╔══

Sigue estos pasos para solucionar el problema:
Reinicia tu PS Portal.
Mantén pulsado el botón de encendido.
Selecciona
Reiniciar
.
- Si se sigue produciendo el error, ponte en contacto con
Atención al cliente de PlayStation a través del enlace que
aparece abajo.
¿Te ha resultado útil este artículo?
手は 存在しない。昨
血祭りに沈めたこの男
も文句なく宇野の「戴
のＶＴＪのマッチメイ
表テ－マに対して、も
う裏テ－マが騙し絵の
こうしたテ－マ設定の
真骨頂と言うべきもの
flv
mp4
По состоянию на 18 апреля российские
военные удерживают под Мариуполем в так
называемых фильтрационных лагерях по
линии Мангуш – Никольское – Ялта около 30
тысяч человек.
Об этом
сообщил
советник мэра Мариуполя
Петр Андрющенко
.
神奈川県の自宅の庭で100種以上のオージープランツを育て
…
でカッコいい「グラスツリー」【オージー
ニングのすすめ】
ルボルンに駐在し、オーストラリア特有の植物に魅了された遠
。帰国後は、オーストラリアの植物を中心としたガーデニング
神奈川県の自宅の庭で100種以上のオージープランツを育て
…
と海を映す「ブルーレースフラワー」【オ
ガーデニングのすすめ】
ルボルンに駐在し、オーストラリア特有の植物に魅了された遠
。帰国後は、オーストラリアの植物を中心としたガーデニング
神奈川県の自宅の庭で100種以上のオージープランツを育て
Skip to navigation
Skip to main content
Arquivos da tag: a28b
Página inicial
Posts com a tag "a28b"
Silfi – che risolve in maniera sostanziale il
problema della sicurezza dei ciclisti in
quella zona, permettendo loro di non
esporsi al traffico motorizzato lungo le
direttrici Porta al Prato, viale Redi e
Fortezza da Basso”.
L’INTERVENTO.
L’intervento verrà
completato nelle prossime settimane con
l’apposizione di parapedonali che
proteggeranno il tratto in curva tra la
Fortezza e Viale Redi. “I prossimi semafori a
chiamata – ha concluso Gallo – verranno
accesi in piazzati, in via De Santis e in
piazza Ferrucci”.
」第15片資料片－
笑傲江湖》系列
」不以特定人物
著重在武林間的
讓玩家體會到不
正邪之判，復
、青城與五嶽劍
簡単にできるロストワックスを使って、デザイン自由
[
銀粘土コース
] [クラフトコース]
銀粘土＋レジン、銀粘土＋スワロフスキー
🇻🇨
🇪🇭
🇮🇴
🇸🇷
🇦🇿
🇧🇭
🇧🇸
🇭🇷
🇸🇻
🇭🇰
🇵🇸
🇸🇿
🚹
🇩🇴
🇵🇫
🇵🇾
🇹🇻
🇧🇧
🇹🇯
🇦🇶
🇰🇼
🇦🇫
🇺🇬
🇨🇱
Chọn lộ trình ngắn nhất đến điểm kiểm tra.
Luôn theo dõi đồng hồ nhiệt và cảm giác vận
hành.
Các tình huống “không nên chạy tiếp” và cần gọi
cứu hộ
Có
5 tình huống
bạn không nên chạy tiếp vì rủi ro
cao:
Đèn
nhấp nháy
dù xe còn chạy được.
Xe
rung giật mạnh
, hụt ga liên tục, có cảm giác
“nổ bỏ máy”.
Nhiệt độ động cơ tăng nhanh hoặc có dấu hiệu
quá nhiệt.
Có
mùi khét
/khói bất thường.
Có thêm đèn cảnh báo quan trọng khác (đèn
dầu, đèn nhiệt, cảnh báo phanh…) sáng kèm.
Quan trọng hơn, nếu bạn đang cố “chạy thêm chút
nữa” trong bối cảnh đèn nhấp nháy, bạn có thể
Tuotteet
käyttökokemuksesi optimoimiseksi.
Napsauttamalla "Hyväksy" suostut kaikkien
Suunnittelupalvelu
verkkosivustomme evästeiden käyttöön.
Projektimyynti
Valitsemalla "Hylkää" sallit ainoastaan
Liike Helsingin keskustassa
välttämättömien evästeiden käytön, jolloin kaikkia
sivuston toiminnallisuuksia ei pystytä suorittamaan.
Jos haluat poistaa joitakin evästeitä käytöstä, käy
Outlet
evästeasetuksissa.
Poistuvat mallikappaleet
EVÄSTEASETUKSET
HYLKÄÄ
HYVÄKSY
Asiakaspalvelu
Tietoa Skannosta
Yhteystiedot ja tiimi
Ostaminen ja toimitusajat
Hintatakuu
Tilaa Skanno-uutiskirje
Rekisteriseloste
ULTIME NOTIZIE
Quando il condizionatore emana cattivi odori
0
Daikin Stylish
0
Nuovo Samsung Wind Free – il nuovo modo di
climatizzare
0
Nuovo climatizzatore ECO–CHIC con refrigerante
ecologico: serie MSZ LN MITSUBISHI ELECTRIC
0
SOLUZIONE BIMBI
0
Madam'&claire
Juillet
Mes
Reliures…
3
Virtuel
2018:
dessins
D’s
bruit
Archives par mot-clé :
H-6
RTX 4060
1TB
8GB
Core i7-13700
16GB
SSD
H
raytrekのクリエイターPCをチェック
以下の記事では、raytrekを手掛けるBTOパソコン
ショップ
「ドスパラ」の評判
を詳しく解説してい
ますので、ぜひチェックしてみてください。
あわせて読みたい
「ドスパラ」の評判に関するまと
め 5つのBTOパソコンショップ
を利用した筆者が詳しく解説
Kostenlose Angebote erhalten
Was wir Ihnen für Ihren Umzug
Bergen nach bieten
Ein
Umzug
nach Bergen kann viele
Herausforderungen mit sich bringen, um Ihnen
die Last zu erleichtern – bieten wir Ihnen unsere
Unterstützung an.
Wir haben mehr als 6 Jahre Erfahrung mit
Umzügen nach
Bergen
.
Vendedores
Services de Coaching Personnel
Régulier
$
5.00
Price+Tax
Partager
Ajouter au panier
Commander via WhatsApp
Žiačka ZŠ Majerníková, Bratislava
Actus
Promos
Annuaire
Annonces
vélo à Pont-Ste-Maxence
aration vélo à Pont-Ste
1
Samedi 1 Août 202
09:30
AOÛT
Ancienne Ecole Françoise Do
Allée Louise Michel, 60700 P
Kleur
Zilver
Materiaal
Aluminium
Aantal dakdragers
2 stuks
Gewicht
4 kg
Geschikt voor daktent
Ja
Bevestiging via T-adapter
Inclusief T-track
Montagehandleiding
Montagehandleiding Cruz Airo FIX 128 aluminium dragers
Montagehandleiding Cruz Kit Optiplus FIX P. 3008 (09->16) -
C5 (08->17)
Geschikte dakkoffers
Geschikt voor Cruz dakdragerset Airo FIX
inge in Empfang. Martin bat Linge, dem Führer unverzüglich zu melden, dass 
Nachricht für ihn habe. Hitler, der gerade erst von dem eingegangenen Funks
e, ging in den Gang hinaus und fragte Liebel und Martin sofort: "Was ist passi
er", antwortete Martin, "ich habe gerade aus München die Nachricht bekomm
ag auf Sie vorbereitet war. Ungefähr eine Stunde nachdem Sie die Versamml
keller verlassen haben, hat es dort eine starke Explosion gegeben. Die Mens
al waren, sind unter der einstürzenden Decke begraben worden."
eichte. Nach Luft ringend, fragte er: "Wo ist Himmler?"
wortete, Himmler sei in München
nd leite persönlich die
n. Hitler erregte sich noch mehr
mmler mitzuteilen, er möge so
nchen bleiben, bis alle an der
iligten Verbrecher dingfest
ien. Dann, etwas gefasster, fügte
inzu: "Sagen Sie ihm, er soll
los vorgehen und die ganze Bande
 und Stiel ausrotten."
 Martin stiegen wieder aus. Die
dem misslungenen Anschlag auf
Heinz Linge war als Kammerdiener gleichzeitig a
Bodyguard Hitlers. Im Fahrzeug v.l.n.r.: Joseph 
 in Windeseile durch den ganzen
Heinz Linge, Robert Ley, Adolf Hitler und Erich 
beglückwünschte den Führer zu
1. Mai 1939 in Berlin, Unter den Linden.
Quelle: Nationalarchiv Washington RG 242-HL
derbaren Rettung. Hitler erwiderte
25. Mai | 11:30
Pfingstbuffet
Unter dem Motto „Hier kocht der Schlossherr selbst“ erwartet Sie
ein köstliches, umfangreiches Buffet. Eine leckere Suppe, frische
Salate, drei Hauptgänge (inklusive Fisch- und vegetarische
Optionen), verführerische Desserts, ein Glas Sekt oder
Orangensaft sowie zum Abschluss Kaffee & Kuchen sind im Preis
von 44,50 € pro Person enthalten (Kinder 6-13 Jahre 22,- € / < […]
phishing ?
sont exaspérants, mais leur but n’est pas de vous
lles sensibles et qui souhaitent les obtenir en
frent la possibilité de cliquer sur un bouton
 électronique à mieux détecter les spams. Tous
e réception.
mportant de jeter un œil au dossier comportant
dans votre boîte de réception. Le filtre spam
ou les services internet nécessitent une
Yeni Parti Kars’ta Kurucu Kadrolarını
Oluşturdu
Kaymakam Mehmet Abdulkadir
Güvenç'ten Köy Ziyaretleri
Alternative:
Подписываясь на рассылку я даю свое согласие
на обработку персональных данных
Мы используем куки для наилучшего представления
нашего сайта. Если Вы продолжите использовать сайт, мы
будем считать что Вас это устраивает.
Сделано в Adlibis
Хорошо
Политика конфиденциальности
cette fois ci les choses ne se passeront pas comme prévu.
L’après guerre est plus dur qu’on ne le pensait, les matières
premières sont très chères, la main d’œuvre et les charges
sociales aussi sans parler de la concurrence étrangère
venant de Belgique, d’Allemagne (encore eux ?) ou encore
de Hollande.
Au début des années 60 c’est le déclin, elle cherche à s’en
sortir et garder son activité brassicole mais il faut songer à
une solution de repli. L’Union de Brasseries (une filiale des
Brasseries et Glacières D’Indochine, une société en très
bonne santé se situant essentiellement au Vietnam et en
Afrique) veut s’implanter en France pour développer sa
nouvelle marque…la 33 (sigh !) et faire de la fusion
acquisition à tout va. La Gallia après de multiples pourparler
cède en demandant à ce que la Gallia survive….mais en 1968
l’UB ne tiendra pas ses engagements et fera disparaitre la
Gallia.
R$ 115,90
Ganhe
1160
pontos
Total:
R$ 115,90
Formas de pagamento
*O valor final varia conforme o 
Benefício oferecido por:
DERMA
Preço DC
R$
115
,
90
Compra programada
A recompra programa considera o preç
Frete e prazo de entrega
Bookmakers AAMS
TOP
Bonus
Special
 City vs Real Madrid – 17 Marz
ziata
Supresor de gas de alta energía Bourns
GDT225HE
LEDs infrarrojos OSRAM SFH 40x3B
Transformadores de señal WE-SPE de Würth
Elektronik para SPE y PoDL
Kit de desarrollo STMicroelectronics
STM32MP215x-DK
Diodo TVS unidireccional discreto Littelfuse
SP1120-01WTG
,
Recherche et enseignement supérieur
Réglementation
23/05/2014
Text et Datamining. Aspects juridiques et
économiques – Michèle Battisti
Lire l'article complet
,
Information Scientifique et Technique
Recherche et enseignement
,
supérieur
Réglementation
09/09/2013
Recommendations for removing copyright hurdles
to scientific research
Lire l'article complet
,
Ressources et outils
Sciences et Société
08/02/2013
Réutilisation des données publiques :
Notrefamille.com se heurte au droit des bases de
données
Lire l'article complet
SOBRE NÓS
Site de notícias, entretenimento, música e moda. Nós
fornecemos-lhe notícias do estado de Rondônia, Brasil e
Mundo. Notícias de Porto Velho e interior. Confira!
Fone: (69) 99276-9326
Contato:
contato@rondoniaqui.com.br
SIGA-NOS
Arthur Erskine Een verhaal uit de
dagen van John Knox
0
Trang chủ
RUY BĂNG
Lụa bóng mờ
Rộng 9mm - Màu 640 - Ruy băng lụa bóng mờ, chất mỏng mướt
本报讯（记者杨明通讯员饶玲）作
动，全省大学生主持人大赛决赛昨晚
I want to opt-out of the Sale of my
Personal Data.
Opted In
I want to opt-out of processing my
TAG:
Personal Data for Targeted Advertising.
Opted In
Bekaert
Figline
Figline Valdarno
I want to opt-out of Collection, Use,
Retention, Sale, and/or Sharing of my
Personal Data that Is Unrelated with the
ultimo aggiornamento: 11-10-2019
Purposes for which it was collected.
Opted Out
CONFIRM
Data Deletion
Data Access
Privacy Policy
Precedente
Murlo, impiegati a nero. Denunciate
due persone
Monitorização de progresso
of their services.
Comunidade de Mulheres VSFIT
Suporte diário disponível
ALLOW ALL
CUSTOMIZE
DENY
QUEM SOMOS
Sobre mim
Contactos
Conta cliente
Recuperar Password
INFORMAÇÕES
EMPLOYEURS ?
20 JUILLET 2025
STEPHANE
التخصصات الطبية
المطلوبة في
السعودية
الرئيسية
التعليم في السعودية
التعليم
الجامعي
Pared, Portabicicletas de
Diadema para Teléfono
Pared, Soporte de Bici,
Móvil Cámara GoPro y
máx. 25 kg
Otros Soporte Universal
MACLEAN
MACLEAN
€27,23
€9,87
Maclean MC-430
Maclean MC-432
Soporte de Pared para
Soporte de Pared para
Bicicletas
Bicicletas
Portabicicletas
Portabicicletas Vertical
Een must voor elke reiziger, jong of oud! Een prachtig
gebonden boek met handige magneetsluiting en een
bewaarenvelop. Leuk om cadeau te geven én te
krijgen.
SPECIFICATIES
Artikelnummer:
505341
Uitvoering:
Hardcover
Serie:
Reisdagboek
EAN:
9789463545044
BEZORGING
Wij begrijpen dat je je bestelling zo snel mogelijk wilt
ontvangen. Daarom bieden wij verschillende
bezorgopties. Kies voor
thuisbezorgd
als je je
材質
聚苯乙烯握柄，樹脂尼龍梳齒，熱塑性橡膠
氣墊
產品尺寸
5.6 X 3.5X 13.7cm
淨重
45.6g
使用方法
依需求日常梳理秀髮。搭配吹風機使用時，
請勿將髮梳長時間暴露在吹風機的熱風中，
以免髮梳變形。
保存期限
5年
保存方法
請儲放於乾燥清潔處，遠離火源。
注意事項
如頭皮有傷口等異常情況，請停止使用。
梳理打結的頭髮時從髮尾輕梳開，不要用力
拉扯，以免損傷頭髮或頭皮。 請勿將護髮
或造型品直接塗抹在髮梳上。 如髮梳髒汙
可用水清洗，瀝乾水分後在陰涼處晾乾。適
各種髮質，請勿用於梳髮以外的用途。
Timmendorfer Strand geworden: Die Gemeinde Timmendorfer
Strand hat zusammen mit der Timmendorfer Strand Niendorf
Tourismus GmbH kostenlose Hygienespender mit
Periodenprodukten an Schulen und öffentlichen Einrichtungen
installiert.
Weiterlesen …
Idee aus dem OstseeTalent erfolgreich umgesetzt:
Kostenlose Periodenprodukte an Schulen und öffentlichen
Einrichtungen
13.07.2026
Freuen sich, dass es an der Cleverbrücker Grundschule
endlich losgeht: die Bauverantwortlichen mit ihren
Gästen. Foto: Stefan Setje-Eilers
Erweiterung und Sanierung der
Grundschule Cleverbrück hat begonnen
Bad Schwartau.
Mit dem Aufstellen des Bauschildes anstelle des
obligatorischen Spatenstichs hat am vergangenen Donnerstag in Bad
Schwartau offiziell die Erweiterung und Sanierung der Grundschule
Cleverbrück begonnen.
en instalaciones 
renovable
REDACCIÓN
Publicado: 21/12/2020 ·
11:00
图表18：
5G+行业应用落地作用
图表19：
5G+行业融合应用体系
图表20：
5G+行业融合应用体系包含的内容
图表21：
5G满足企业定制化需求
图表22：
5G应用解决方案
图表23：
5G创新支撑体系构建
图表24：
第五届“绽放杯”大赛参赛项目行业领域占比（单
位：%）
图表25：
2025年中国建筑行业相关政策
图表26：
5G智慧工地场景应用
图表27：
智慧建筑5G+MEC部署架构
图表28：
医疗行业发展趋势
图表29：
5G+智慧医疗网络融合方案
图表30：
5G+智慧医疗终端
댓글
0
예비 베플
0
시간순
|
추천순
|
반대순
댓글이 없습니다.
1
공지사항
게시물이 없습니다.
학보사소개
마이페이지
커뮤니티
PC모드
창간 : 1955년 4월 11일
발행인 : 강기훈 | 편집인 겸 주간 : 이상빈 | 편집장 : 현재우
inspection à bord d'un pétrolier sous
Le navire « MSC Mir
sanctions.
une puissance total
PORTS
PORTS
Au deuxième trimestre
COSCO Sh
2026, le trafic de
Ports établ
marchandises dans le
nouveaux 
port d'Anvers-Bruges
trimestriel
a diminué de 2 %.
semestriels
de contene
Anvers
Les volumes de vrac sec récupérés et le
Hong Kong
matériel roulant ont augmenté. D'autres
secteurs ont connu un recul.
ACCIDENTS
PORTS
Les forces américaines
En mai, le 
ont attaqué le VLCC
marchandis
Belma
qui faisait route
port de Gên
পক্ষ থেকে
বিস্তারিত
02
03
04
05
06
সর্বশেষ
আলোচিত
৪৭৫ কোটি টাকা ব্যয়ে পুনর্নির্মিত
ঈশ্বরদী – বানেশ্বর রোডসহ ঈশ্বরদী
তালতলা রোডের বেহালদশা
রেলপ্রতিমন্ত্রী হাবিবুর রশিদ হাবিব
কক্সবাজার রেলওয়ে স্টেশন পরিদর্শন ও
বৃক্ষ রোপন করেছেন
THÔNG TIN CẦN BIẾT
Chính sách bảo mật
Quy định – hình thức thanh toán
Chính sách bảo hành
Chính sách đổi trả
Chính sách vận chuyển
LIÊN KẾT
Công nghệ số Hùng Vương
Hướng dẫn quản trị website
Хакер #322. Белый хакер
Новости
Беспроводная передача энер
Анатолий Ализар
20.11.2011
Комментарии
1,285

╚══

Lines from the first one above through the line containing "completato nelle prossime settimane con" are to be retyped exactly, both included, and nothing more.

Sigue estos pasos para solucionar el problema:
Reinicia tu PS Portal.
Mantén pulsado el botón de encendido.
Selecciona
Reiniciar
.
- Si se sigue produciendo el error, ponte en contacto con
Atención al cliente de PlayStation a través del enlace que
aparece abajo.
¿Te ha resultado útil este artículo?
手は 存在しない。昨
血祭りに沈めたこの男
も文句なく宇野の「戴
のＶＴＪのマッチメイ
表テ－マに対して、も
う裏テ－マが騙し絵の
こうしたテ－マ設定の
真骨頂と言うべきもの
flv
mp4
По состоянию на 18 апреля российские
военные удерживают под Мариуполем в так
называемых фильтрационных лагерях по
линии Мангуш – Никольское – Ялта около 30
тысяч человек.
Об этом
сообщил
советник мэра Мариуполя
Петр Андрющенко
.
神奈川県の自宅の庭で100種以上のオージープランツを育て
…
でカッコいい「グラスツリー」【オージー
ニングのすすめ】
ルボルンに駐在し、オーストラリア特有の植物に魅了された遠
。帰国後は、オーストラリアの植物を中心としたガーデニング
神奈川県の自宅の庭で100種以上のオージープランツを育て
…
と海を映す「ブルーレースフラワー」【オ
ガーデニングのすすめ】
ルボルンに駐在し、オーストラリア特有の植物に魅了された遠
。帰国後は、オーストラリアの植物を中心としたガーデニング
神奈川県の自宅の庭で100種以上のオージープランツを育て
Skip to navigation
Skip to main content
Arquivos da tag: a28b
Página inicial
Posts com a tag "a28b"
Silfi – che risolve in maniera sostanziale il
problema della sicurezza dei ciclisti in
quella zona, permettendo loro di non
esporsi al traffico motorizzato lungo le
direttrici Porta al Prato, viale Redi e
Fortezza da Basso”.
L’INTERVENTO.
L’intervento verrà
completato nelle prossime settimane con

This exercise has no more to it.